Mechanostereoselective One-Pot Synthesis of Functionalized Head-to-Head Cyclodextrin [3]Rotaxanes and Their Application as Magnetic Resonance Imaging Contrast Agents

A versatile, five-component, one-pot synthesis of cyclodextrin (CD) [3]rotaxanes using copper-catalyzed azide-alkyne cycloaddition has been developed. Head-to-head [3]rotaxanes of α-CD selectively functionalized by one or two gadolinium 1,4,7,10-tetraazacyclododecane-1,4,7-triacetic acid monoamide complexes were obtained mechanostereoselectively. The magnetic resonance imaging efficiency, expressed by the longitudinal proton relaxivity of the rotaxanes, was significantly improved as compared to the functionalized CD. In vitro and in vivo preclinical studies showed a higher contrast and retention in the kidney than gadolinium 1,4,7,10-tetraazacyclododecane-1,4,7,10-tetraacetic acid complex, demonstrating the potential of these rotaxanes as MRI contrast agent.
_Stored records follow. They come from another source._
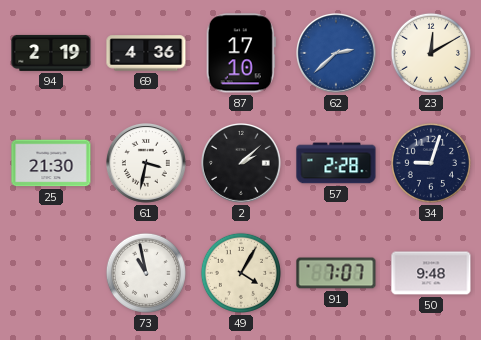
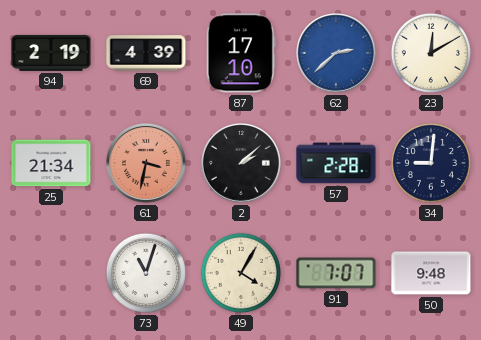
69: 4:36 -> 4:39
25: 21:30 -> 21:34
61 dial: white -> salmon
34: 9:03 -> 9:01
73: 10:58 -> 11:03
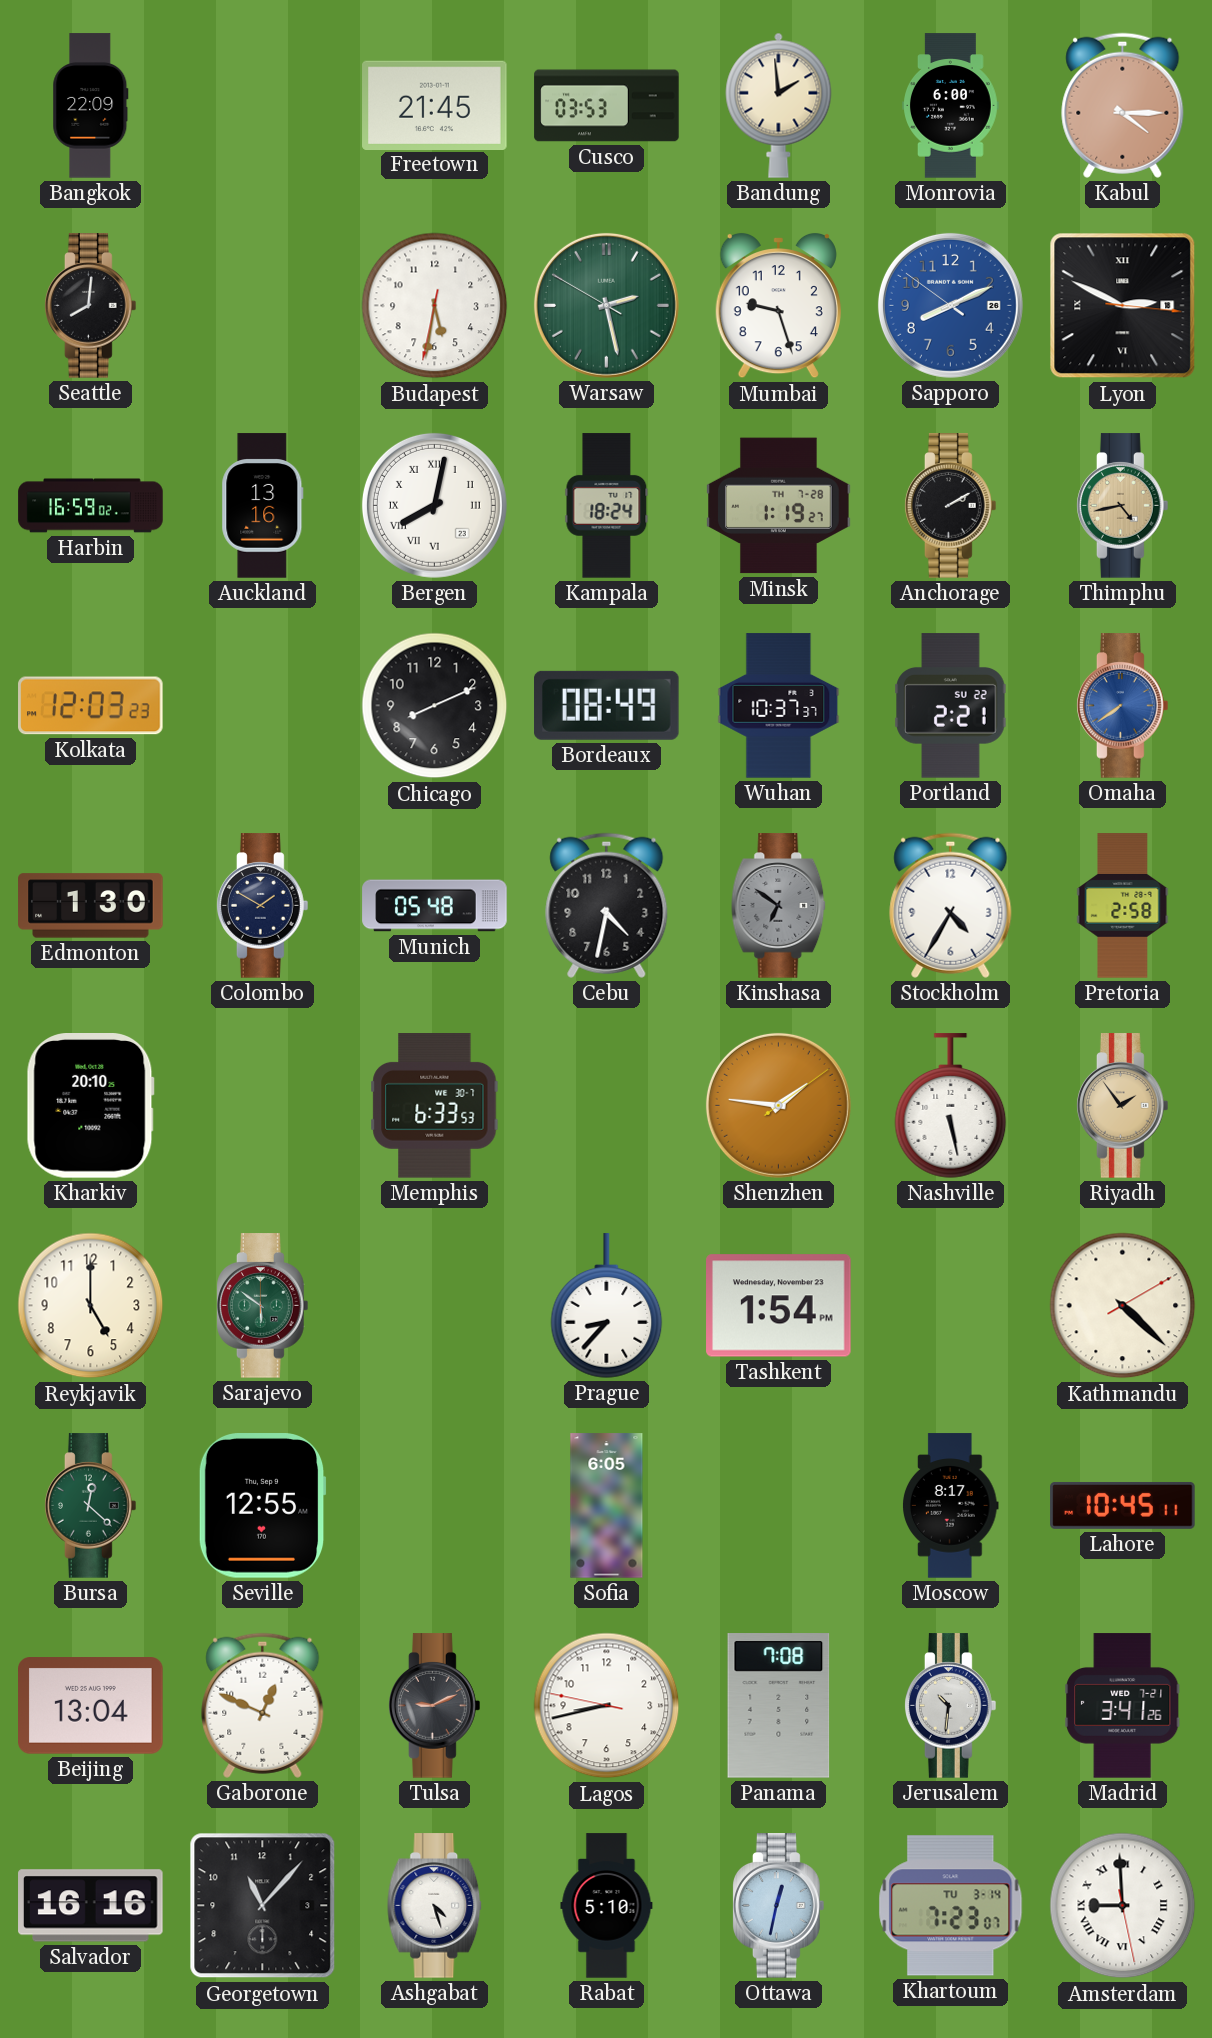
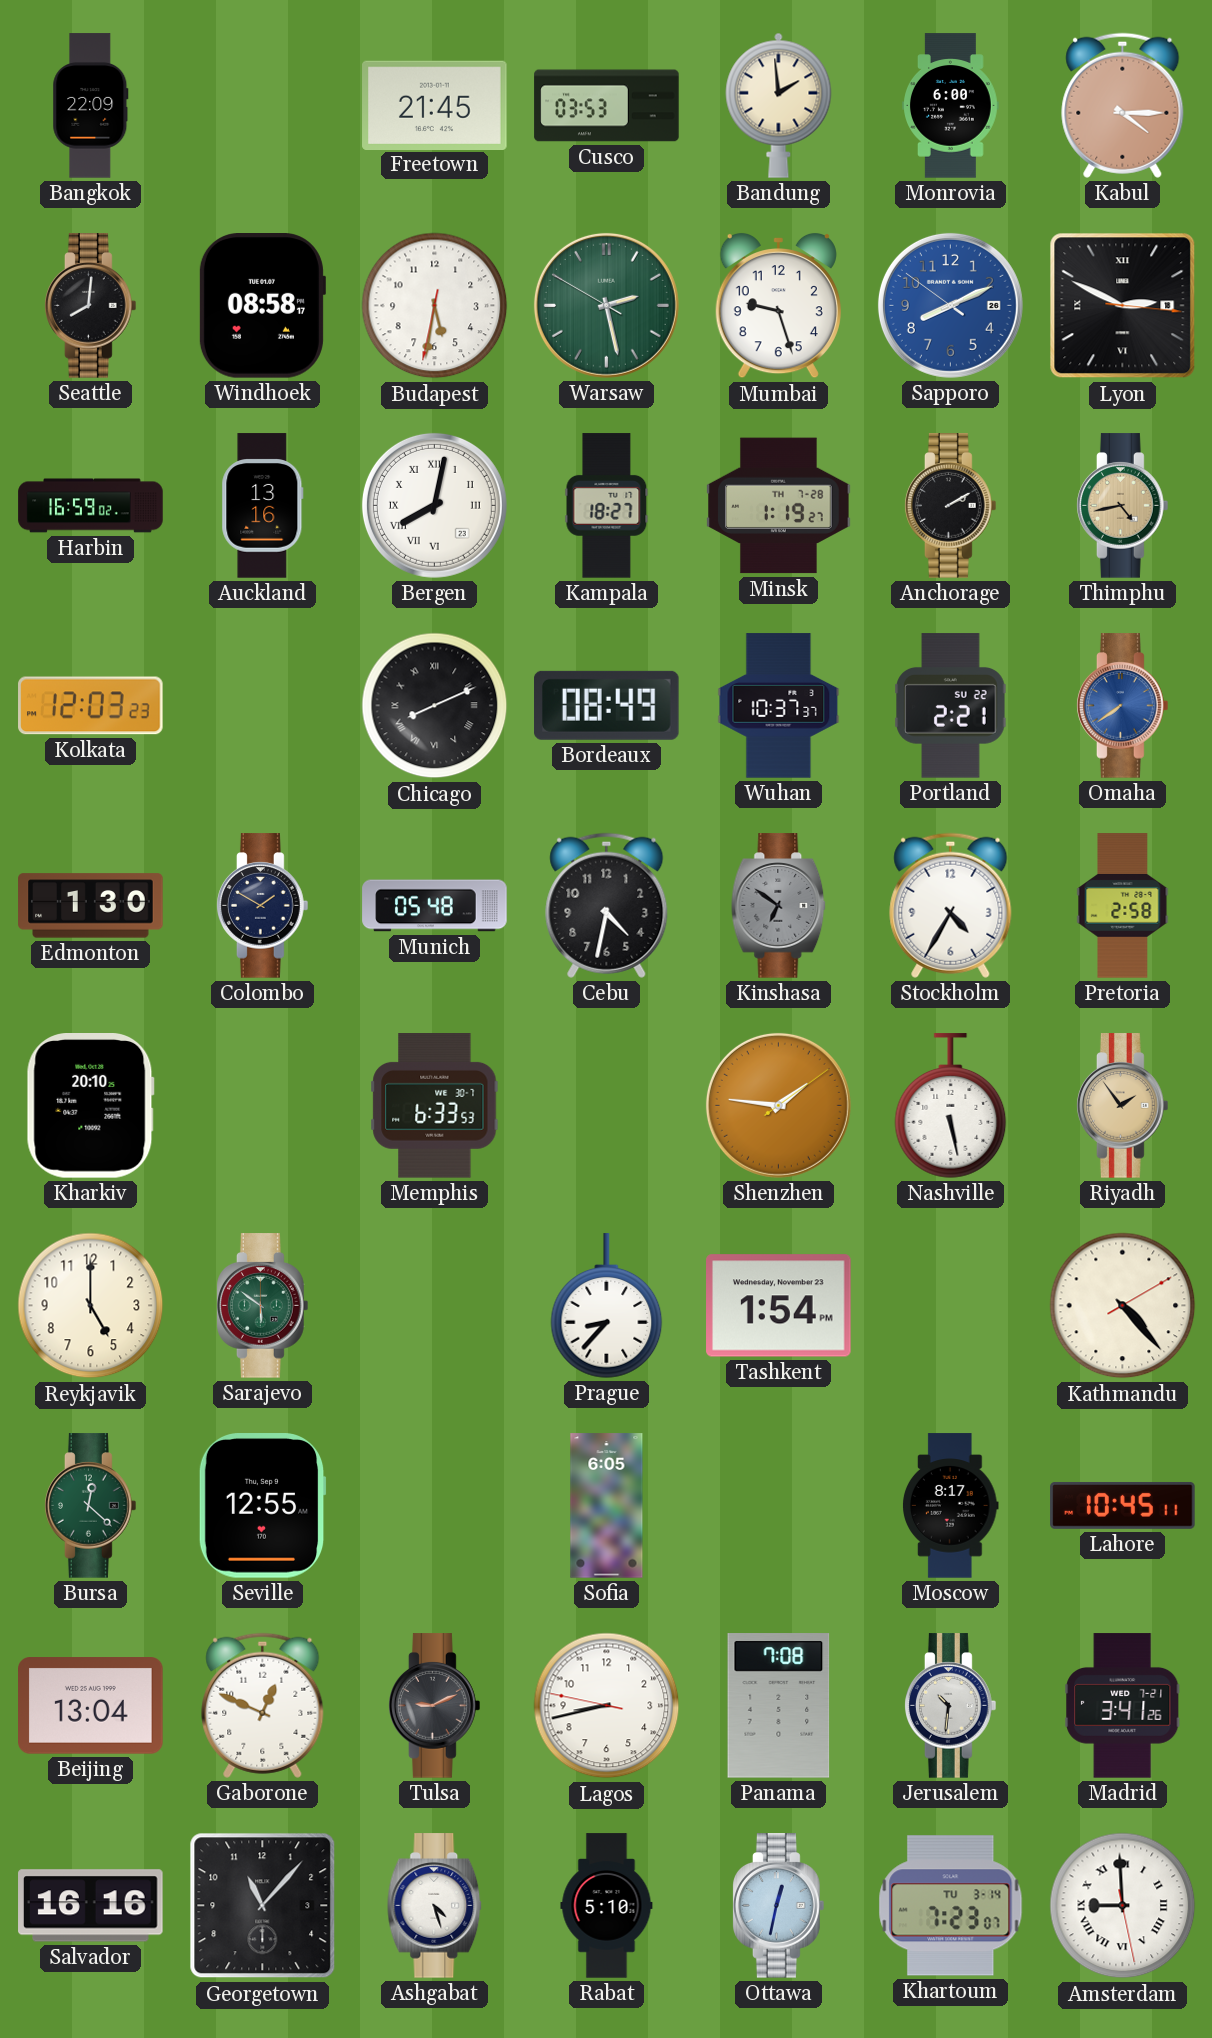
Windhoek: none -> 08:58
Kampala: 18:24 -> 18:27
Chicago numerals: Arabic -> Roman
Kathmandu: 4:22 -> 4:23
Bridging β‐Cyclodextrin Prevents Self‐Inclusion, Promotes Supramolecular Polymerization, and Promotes Cooperative Interaction with Nucleic Acids

A bridge to assemble: Cyclodextrins bridged with an ammonium linker bearing a hydrophobic substituent can efficiently form supramolecular polymers and avoid the competing self-inclusion and head-to-head processes. Furthermore, the self-assembling cyclodextrin derivative interacts in a highly cooperative manner with DNA, as demonstrated by compaction experiments. It also interacts cooperatively with siRNA and allows its transfection.